A narrativa política de uma curta campanha eleitoral

A falta de tempo de Paulo Rangel para se afirmar, caso venha a ganhar a disputa interna a Rui Rio, pode revelar-se uma falsa questão, na medida em que tem a matéria estudada. Para já impõe-se pôr em marcha o próprio PSD, saído de um período de longa letargia, sob a condução zombie de Rio.

A crise política desencadeada pelo chumbo do Orçamento de Estado e pela decisão do Presidente da República de dissolver a Assembleia da República e convocar eleições para 30 de janeiro de 2022 apresenta características invulgares, quer pela sua génese (o colapso da “geringonça”, ao cabo de seis anos de governação), quer sobretudo pelas péssimas condições em que foram apanhados os principais partidos do centro e da direita.

A verdade é que, não obstante o momento ser muito desfavorável a uma campanha, bem programada e executada com o tempo necessário ao esclarecimento público, em que se possa afirmar uma clara alternativa à atual situação, a solução democrática (e ousada) escolhida pelo PSD, ao não recusar o processo de eleição do presidente do partido e dos seus órgãos dirigentes, ainda que à custa do estreitamento do período que terá para conduzir a campanha eleitoral, afigura-se francamente superior à do CDS, que, a manter-se, levará a um partido dirigido por quem já perdeu a legitimidade para o conduzir e será objeto de forte contestação interna ao longo dos próximos tempos.

Na realidade, face a um PS, com a casa temporariamente arrumada, o PSD optou e bem por se submeter a um processo eleitoral interno. Revelou maturidade e confiança ao fazê-lo, contra a opinião de Rui Rio. Da disputa interna poderão sair um conjunto de ideias bem maturadas sobre o futuro da sociedade portuguesa, muito estruturadas em torno dos princípios da igualdade de oportunidades e do elevador social.

A análise da situação portuguesa impõe uma postura capaz de seduzir as classes médias e o eleitorado popular, de captar o voto jovem (que tão maltratado tem sido) e de reunir as elites intelectuais e culturais. As questões relativas à identidade nacional e europeia, à segurança (no duplo sentido de segurança pública e de segurança económica), à melhoria drástica do sistema de saúde e ao ambiente devem aparecer na campanha, em conjunto com o anúncio de medidas ousadas no plano social.

Ora a questão da falta de tempo de Paulo Rangel para se afirmar, caso venha a ganhar a disputa interna a Rui Rio, pode revelar-se uma falsa questão, na medida em que tem a matéria estudada e pode afirmar-se muito rapidamente. Para já impõe-se pôr em marcha o próprio PSD, saído de um período de longa letargia, sob a condução zombie de Rio (apesar da vontade que este tem recentemente mostrado de sair desse estado). Depois uma campanha rápida não é incompatível com uma ascensão rápida das intenções de voto no PSD, porque a opinião pública, fatigada de “geringonça” e de falsas soluções quotidianamente debitadas pelo Governo e os seus aliados de extrema-esquerda, está à espera de soluções que rompam o ciclo de empobrecimento relativo do país, que estimulem a criação de riqueza e de emprego qualificado e não apenas o facilitismo do puro lançamento do dinheiro (dos contribuintes) sobre os problemas reais do país.

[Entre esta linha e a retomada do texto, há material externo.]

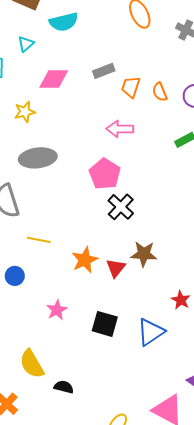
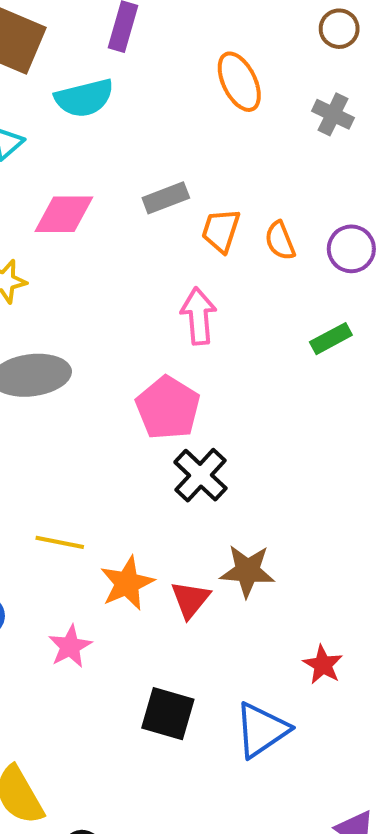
pink arrow: (120, 129) -> (198, 316), turned 84
yellow line: (39, 240) -> (60, 542), moved
pink star: (57, 310) -> (70, 646), moved

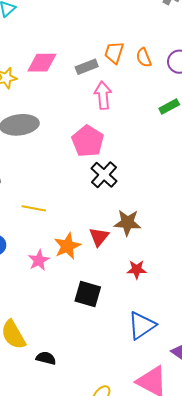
gray rectangle: (166, 198) -> (87, 67), moved
pink diamond: (64, 214) -> (42, 63), moved
orange star: (127, 583) -> (67, 246), moved
red star: (323, 665) -> (137, 269), moved, turned -30
blue triangle: (262, 730) -> (142, 325), moved

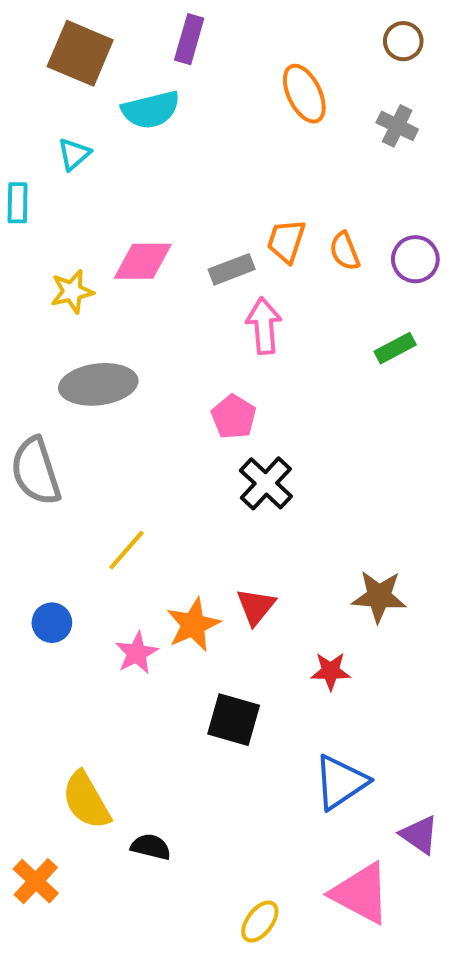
pink pentagon: (88, 141) -> (234, 417), size x0.7
yellow line: (34, 208) -> (127, 550), turned -60
brown star: (127, 223) -> (379, 596), moved

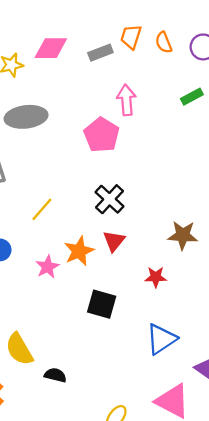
pink arrow: (264, 326) -> (126, 100), moved
pink pentagon: (234, 417) -> (102, 135), size x1.4
black cross: (266, 483) -> (109, 199), moved

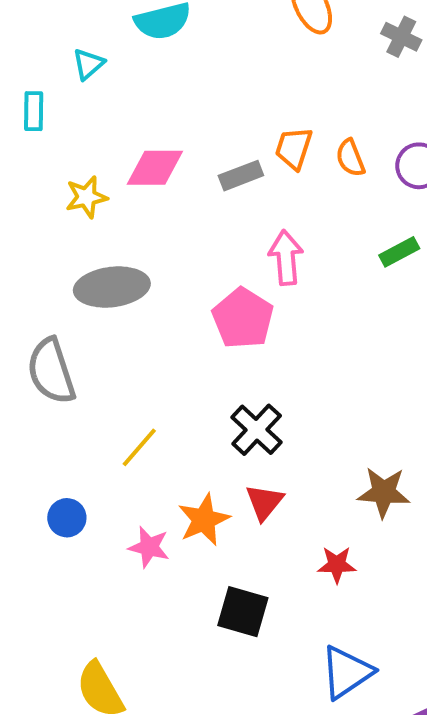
pink star: (47, 267) -> (149, 547), turned -30

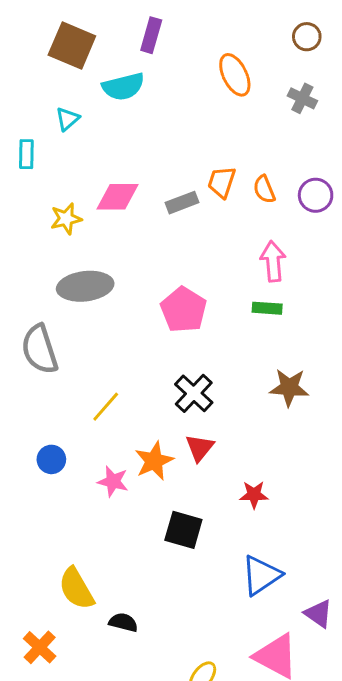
green rectangle: (399, 252) -> (267, 308), moved, turned 32
pink arrow: (286, 258) -> (273, 261), moved
brown star: (384, 492) -> (289, 387), moved

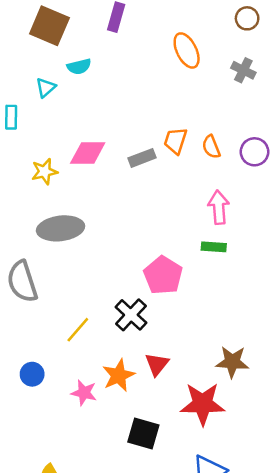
cyan semicircle: (123, 87) -> (79, 67), moved, size x0.7
pink pentagon: (183, 310) -> (163, 275), moved
brown star: (289, 387) -> (232, 362), moved
black cross: (194, 393) -> (131, 315), moved
red star: (254, 495) -> (203, 404), size x1.8

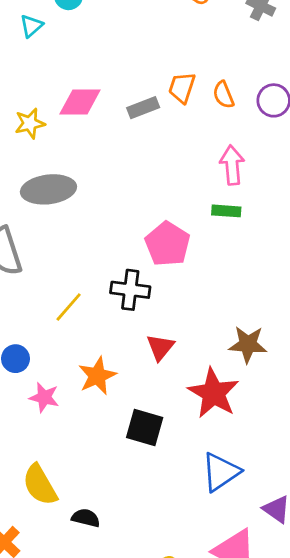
black cross: (131, 315) -> (130, 290), turned -36
orange star: (119, 375) -> (97, 376), moved
pink star: (84, 393) -> (44, 397), moved
red star: (203, 404) -> (213, 393), turned 30

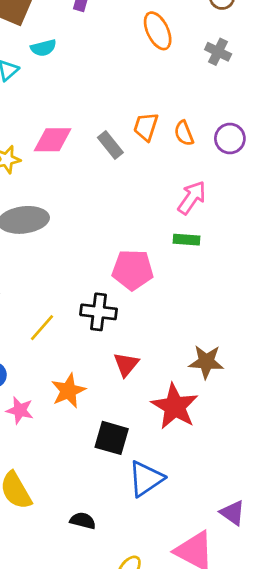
gray rectangle: (143, 108) -> (110, 145), turned 72
pink arrow: (232, 165) -> (192, 198), turned 40
pink pentagon: (168, 244) -> (133, 270), turned -30
blue triangle: (221, 472) -> (146, 479), moved
black semicircle: (86, 518) -> (83, 521), moved

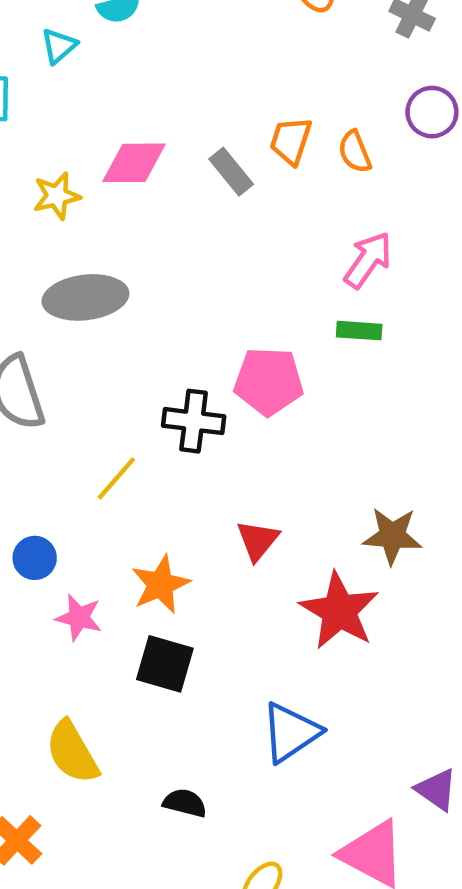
purple circle: (230, 139) -> (432, 112), moved
black cross: (99, 312) -> (194, 421), moved
black square: (112, 438) -> (165, 664), moved

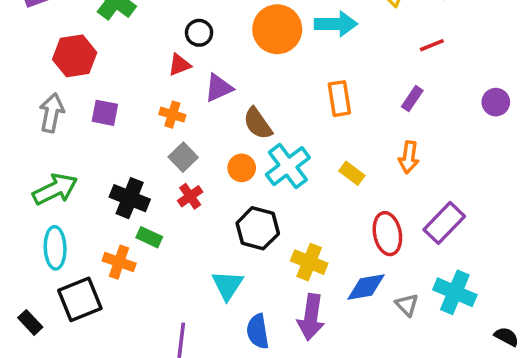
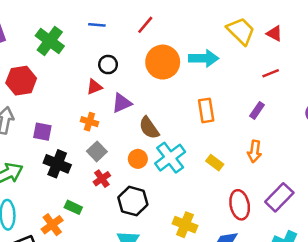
purple square: (105, 113) -> (42, 132), moved
black cross: (130, 198) -> (57, 164), moved
black hexagon: (258, 228) -> (133, 201), moved
orange cross: (119, 262) -> (52, 225), turned 35

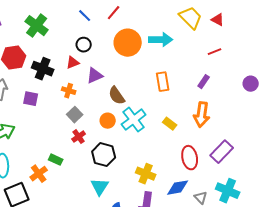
blue line: (97, 25) -> (85, 16), moved, turned 40
orange arrow: (255, 151) -> (202, 115), size x1.4
black cross: (57, 164) -> (43, 69), moved

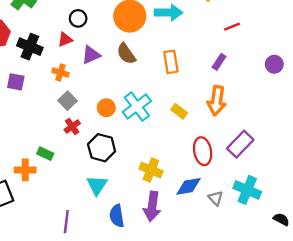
brown semicircle: (117, 96) -> (126, 54), moved
orange cross: (39, 174) -> (25, 170), turned 36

As sondagens, hoje favoráveis ao Partido Socialista, com a sua formidável máquina de propaganda, vão variar em função das perceções e modificações da realidade ao longo da curta campanha para as legislativas. A dinâmica eleitoral e a força do programa apresentado aos eleitores podem revelar um efeito de lassitude da população face ao marasmo vivido e dar lugar a uma reação do corpo coletivo, o eleitorado português.

Paradoxalmente, grande parte dos créditos da solução “geringonça” passaram largamente pela política de taxas de juro negativas e de compra de quantidades imensas de dívida soberana pelo Banco Central Europeu (que estranho o BCE não ter iniciado esta política uns anos mais cedo!), que permitiu folga orçamental desde 2015 e também, paradoxalmente, pela crise da covid-19, com o seu cortejo de dramas e de (in)decisões, que terá favorecido o Governo, deixando a sociedade transitoriamente bloqueada e anestesiada, trazendo atrás de si o tão propalado Plano de Recuperação e Resiliência (em boa hora) concebido pela Comissão Europeia.

Se excluirmos uma minoria intolerante e absolutamente inflexível que alimenta os partidos radicais, com uma afirmação ideológica muito forte, dos dois lados do espectro político, os portugueses gostam de ver governar ao centro e apreciam a estabilidade, quando esta cria também prosperidade e justiça social.

Mobilizar essa esperança, junto de eleitores de esquerda e de direita, e torná-la motor de um verdadeiro e efetivo desenvolvimento económico e social sustentável, é a tarefa urgente do PSD.